# Visa for 3 months work in US



## Angela1234 (Dec 12, 2013)

Hi there 

I am a freelance PR consultant in London and I've just had an interesting proposition put to me by one of my UK clients who has generated some new business in New York. 

In short, I've been asked if I would like to move to New York for up to 3 months to work on a US project. My UK client does not have a US office/business as such, so technically I would be working from my client's client premises, but would be paid directly by my client in the UK. 

Now I'm not sure where this leaves me in regards to Visa requirements. My client's client will not be sponsoring me, and I don't think I can apply for a Visa as a freelancer/contractor. 

Any advice would be much appreciated.

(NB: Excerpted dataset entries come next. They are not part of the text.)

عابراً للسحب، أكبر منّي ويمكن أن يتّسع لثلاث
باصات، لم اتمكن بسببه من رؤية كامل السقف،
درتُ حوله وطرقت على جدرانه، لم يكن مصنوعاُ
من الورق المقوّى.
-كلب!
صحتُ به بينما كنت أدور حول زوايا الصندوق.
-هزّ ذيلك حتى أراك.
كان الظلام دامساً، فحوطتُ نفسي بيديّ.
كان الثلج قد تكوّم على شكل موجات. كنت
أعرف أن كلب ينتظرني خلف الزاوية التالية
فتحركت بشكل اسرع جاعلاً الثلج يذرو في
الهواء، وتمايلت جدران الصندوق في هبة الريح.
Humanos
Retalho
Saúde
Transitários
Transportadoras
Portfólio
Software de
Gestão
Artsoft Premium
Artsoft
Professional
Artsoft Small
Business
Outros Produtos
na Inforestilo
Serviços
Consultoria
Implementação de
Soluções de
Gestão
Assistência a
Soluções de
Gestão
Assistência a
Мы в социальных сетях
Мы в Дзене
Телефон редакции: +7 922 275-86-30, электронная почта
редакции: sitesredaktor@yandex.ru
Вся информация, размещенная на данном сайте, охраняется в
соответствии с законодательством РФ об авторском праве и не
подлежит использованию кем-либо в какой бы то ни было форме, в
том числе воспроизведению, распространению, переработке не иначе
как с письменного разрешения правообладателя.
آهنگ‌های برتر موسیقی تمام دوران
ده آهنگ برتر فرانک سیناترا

Thanks in advance.

Angela


----------



## twostep (Apr 3, 2008)

Unfortunately there is no visa option for the scenario you posted.


----------



## Davis1 (Feb 20, 2009)

thaqts not going to happen ..unfortunately


----------



## Angela1234 (Dec 12, 2013)

Thanks for your replies.

I'm assuming I would need to get my client's client to sponsor me to make this work??

A


----------



## Davis1 (Feb 20, 2009)

Pick a visa 


There are basically NINE ways that you can get a visa to live and work in the US: 

(1) Marriage (or engagement in anticipation of marriage) to a US citizen. 

(2) You have skills that are in short supply in the US e.g. scientific or medical training. A degree is normally a must. Or you have superior specialist skills with at least 12 years experience. (H visas)applications next received on 1st April 2014

(3) You have an Employer who is willing to transfer you - but even the employer has to make a good case for you - so you have to be a manager unless you fall under category (2) above.(L visas)

(4) You may get a Green card in the diversity lottery (UK citizens, except N.Ireland, are not generally eligible unless you, your spouse or parents were born abroad or held a different citizenship.

(5)You own or buy business (does not get you permanent resident status i.e. no green card)You must be a national of a qualifying Treaty countries. The business must have a minimum value of around $150k (more the better) bearing in mind you will need somewhere to live and with any startup business you will need at least 2 years living money as back up. So a figure of $350k would be a nearer minimum (E-2 visas)

(6)You are an "investor" i.e. you have at least US $1m in assets to bring with you. half of that in a few areas. And your background will be investigated to the hilt. (EB-5 visas)

(7)You have a close relative (mother, father, brother, sister and no further) who is an US citizen who would sponsor you, approx time this take 2-12 years?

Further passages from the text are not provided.